:: Stored data entries ::
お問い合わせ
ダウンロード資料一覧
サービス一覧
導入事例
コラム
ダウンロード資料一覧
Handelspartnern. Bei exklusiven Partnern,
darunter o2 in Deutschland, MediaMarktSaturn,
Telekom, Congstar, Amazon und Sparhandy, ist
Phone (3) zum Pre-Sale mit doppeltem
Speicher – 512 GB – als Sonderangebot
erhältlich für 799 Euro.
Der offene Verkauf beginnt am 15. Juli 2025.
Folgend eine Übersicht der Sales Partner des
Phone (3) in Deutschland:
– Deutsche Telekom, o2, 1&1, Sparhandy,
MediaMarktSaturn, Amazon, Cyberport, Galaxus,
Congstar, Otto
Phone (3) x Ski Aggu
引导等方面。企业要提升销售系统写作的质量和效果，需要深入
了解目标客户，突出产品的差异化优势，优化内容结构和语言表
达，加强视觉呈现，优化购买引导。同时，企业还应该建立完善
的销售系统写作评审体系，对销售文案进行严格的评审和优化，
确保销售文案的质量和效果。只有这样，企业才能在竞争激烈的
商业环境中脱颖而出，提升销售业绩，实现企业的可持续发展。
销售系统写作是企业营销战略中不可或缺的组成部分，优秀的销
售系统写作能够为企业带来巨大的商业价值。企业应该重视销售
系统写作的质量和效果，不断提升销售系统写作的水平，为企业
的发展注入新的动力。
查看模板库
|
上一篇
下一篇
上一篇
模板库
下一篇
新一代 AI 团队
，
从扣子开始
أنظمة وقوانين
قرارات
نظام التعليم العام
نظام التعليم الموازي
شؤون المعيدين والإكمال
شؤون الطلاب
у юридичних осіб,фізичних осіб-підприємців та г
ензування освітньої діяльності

:: Task ::
Across the entries, each line containing the word "Phone" is to be counted once; the total alone is to be given.

:: Result for this task ::
3